Much of the performance of language models (LMs) can be attributed to the power of token embeddings; prior work has shown that token embeddings can pre-encode rich semantic, syntactic, and numeric structure. However, the hallmark of abstract reasoning is the ability to work with words and symbols whose meaning is unknown ahead of time.

In this paper, we design an in-context learning setting to study the computational strategies that transformers develop to solve abstract arithmetic tasks. What makes our setting unique is that each token is a variable that can represent any algebraic element, and tokens acquire meaning only through their interactions within a sequence. In contrast to the geometric representations learned for numeric reasoning seen in prior work (where token meanings are fixed), we find that models develop symbolic reasoning mechanisms based on sparse relational patterns. Our findings suggest that the kinds of reasoning strategies learned by transformers are dependent on the task structure.

The Task: In-Context Algebra

We train transformers to solve arithmetic problems sampled from a mixture of finite algebraic groups (like cyclic and dihedral groups). Each task sequence presents several examples of products between elements in a group with the goal that models will learn to predict the outcome of unseen group products. However, key challenge is that each token is a variable whose meaning changes between sequences. For example, the symbol "g" might represent the identity in one sequence but a 90-degree rotation in another. Models can infer what each symbol means only from how it interacts with other symbols in-context. You can try to solve some example in-context algebra sequences for yourself below.

Try It Yourself

Can you predict the answer? Look at the sequence of facts below and try to figure out what comes next:

Score: 0 / 0 (0%)

Sequence Generation

We generate in-context algebra sequences in three steps:

  1. Sample a set of algebraic groups with total order less than or equal to the number of variable tokens.
  2. Assign a variable token to each group element using a random one-to-one mapping.
  3. Sample facts from the randomly sampled groups, convert facts into variable statements, and concatenate them together into a sequence.

Can Transformers Learn This Task?

Models achieve near-perfect hold-out accuracy for in-distribution groups: (a) cyclic groups and (b) dihedral groups. In general, hold-out performance improves as more facts are given as context to the model. More surprising is the model's generalization to (c) unseen algebraic groups. Models also perform well on semigroups, but worse on quasigroups and collapse on magmas (also shown in (c)).

Hypothesizing Model Mechanisms

As you probably saw when trying to solve different sequences, it's possible that multiple algorithms could theoretically produce correct predictions. This can make it challenging to identify which mechanisms the model actually implements. To disambiguate between potential mechanisms, we design five targeted data distributions to test specific algorithms that can solve algebra sequences when a corresponding set of facts is present in the context: Verbatim Copying, Commutative Copying, Identity Element Recognition, Closure-Based Cancellation, and Associative Composition.

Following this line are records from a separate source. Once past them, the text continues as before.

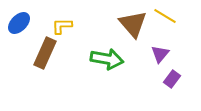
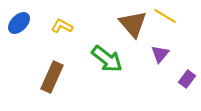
yellow L-shape: rotated 30 degrees clockwise
brown rectangle: moved 7 px right, 24 px down
green arrow: rotated 28 degrees clockwise
purple rectangle: moved 15 px right
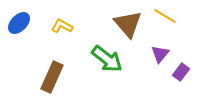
brown triangle: moved 5 px left
purple rectangle: moved 6 px left, 7 px up
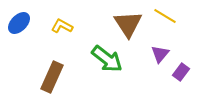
brown triangle: rotated 8 degrees clockwise
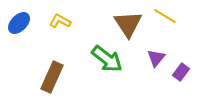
yellow L-shape: moved 2 px left, 5 px up
purple triangle: moved 4 px left, 4 px down
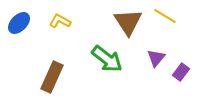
brown triangle: moved 2 px up
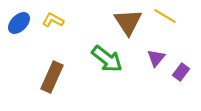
yellow L-shape: moved 7 px left, 1 px up
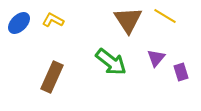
brown triangle: moved 2 px up
green arrow: moved 4 px right, 3 px down
purple rectangle: rotated 54 degrees counterclockwise
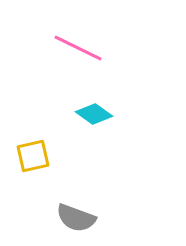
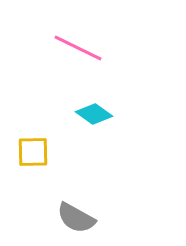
yellow square: moved 4 px up; rotated 12 degrees clockwise
gray semicircle: rotated 9 degrees clockwise
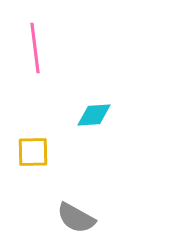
pink line: moved 43 px left; rotated 57 degrees clockwise
cyan diamond: moved 1 px down; rotated 39 degrees counterclockwise
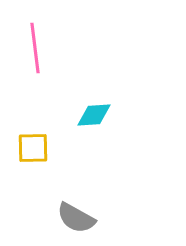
yellow square: moved 4 px up
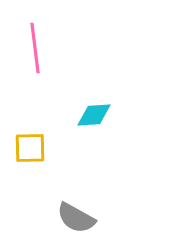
yellow square: moved 3 px left
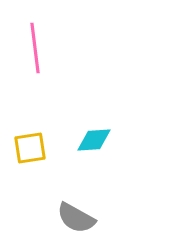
cyan diamond: moved 25 px down
yellow square: rotated 8 degrees counterclockwise
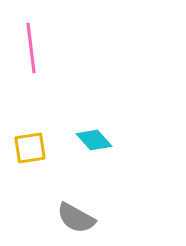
pink line: moved 4 px left
cyan diamond: rotated 51 degrees clockwise
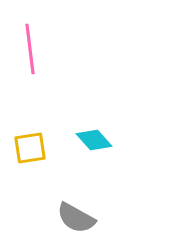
pink line: moved 1 px left, 1 px down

We measure the percentage of (a) training sequences and (b) hold-out sequences that these algorithms can theoretically solve. We find that they cover 90.4% AUC of the training sequences and 84.7% AUC of hold-out sequences, within 2-3% of the model's empirical performance (shown in black). The model shows very good empirical performance on four of the five targeted data distributions, with associativity being more challenging.

Verifying Mechanisms

Based on the results above, we investigate how the model implements the algorithms with stronger empirical evidence: Verbatim Copying, Commutative Copying, Identity Element Recognition, and Closure-Based Cancellation. The results in this section are based on a single representative model, though we see similar results across training runs.

Copying and Commutative Copying

Copying Mechansims: Attention patterns (a-d) and direct logit contributions (e-h) of the copying head across different contexts. (a,e) With verbatim copying possible, the head attends to and promotes the duplicate fact. (b,f) Without exact duplicates, it shifts to commutative facts. (c,g) When neither is available, it self-attends and doesn't strongly promote any token. (d,h) When we inject a corrupted fact with a duplicate product, it attends to both answers, and blindly copies what it attends to.

We find a single attention head is primarily responsible for copying answers from context, similar to the induction heads from (Olsson et al., 2022) or n-gram heads seen in (Akyürek et al., 2024). This head performs both verbatim copying (when an exact duplicate fact exists) and commutative copying (when a commutative pair exists, e.g., copying "ba = c" when the query is "ab ="). However, because not all products are commutative (in dihedral groups), this copying heuristic can't always solve a sequence, and additional mechanisms described below refine the prediction.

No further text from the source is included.